__WHAT THE TASK ASKS__.
In the data below, find the line that contains "अगर यूपी में" and the line that contains "Wireless Protected Setup (WPS)". Copy both, plus every line between them, exactly.

(Beginning of INFORMATION GIVEN)

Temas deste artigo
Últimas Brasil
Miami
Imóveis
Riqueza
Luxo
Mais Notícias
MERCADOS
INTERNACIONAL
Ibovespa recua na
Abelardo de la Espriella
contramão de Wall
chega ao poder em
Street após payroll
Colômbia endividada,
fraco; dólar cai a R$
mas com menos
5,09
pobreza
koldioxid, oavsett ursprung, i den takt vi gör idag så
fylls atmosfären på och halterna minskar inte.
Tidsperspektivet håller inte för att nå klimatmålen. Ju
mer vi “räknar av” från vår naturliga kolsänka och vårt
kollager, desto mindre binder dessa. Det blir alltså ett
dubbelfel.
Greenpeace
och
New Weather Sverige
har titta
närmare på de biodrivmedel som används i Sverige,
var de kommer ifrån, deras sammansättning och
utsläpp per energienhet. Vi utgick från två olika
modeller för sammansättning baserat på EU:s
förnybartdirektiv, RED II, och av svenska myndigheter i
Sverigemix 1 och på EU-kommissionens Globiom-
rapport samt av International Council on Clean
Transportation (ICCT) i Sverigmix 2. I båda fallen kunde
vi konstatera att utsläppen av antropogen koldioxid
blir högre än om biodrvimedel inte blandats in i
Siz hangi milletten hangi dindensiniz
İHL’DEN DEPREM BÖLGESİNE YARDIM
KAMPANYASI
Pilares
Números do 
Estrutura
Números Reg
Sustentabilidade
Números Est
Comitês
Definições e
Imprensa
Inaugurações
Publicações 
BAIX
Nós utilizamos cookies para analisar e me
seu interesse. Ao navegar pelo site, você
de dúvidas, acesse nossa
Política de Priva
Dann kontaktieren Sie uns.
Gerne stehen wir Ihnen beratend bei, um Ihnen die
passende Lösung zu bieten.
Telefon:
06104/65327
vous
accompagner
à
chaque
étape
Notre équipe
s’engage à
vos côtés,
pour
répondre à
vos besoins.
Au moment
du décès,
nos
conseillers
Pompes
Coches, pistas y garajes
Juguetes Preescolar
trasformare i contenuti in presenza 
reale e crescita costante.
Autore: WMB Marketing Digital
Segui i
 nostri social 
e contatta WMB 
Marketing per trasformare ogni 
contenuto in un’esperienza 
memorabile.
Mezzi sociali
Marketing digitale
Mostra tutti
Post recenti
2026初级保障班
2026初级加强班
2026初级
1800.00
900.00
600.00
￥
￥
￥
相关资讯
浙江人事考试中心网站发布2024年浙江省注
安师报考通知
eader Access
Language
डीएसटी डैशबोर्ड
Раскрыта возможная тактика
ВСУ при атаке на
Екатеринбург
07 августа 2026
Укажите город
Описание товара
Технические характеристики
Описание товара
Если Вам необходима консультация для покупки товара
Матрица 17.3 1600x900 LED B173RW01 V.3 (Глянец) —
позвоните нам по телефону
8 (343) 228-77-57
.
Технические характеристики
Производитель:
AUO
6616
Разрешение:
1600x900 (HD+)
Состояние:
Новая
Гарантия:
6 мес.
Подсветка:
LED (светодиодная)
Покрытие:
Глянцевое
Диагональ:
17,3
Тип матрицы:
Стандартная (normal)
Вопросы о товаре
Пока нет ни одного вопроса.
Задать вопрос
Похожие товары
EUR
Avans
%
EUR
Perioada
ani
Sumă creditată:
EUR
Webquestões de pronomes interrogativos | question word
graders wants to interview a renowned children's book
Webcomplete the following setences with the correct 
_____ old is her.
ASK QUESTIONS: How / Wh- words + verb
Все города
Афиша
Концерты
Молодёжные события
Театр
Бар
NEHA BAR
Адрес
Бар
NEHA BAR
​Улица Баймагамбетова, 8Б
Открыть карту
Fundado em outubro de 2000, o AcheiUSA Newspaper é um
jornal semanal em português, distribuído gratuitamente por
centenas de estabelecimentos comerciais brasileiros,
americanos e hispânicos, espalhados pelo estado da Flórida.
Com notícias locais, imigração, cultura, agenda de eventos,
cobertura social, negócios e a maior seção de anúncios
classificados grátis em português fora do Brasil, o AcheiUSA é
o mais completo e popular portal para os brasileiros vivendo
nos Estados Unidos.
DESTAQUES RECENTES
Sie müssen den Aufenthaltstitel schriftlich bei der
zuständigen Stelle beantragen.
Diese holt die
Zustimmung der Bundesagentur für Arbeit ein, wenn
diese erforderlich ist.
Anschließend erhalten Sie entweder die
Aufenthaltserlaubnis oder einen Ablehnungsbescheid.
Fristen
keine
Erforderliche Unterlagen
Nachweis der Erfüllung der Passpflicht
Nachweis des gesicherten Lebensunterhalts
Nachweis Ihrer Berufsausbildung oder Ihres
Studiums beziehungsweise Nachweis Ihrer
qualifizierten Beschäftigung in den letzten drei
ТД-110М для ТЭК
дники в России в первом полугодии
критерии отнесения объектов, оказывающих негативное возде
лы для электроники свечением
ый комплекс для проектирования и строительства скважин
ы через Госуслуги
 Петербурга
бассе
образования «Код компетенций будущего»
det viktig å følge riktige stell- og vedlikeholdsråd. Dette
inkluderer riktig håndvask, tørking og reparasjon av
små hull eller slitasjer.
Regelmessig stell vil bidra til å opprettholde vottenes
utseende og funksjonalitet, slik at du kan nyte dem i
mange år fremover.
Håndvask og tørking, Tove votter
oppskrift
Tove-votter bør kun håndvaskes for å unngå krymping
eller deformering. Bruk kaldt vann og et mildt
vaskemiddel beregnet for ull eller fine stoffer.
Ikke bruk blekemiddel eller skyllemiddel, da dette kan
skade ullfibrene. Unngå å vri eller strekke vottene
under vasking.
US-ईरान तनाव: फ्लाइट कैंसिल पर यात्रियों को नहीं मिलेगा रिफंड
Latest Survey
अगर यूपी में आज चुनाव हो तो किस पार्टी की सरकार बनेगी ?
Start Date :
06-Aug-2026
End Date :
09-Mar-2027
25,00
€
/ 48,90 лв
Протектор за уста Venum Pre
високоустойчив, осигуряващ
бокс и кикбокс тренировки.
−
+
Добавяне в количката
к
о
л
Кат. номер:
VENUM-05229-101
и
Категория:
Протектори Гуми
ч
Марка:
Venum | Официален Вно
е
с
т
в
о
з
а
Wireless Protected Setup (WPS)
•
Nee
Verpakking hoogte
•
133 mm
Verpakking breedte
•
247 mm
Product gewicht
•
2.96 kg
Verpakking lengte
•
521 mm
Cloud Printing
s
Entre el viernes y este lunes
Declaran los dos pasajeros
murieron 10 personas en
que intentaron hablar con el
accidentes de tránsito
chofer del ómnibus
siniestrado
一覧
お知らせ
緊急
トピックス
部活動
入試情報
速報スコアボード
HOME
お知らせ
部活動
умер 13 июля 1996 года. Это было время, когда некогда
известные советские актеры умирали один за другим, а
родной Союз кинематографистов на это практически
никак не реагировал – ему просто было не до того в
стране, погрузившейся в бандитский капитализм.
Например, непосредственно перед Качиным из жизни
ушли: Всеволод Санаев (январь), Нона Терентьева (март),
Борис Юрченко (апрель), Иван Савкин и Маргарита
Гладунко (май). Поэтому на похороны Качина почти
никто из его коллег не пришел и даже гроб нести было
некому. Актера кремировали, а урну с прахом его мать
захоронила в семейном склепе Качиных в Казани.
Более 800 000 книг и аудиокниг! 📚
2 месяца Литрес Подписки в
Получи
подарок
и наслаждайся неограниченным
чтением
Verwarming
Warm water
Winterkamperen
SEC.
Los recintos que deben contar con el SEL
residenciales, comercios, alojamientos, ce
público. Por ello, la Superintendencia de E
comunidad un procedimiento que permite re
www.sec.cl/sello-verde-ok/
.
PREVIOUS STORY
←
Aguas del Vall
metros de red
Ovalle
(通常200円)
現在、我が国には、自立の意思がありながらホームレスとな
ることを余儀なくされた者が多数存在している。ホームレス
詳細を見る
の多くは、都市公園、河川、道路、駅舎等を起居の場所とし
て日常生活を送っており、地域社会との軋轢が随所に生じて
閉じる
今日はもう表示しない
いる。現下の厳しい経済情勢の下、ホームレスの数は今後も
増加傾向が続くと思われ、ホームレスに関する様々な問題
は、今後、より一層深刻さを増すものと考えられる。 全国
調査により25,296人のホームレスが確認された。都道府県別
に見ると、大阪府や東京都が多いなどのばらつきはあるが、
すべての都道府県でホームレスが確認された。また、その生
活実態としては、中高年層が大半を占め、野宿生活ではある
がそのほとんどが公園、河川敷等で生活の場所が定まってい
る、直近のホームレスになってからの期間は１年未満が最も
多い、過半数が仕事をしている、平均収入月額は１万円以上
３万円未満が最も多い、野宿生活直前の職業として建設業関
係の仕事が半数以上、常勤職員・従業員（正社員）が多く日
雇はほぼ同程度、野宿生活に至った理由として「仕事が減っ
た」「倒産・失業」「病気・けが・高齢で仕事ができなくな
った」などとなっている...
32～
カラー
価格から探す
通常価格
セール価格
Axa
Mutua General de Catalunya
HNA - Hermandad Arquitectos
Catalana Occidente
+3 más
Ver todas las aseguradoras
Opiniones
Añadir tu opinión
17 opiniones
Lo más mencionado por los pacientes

(End of INFORMATION GIVEN)

__COMPLETED EXERCISE__.
अगर यूपी में आज चुनाव हो तो किस पार्टी की सरकार बनेगी ?
Start Date :
06-Aug-2026
End Date :
09-Mar-2027
25,00
€
/ 48,90 лв
Протектор за уста Venum Pre
високоустойчив, осигуряващ
бокс и кикбокс тренировки.
−
+
Добавяне в количката
к
о
л
Кат. номер:
VENUM-05229-101
и
Категория:
Протектори Гуми
ч
Марка:
Venum | Официален Вно
е
с
т
в
о
з
а
Wireless Protected Setup (WPS)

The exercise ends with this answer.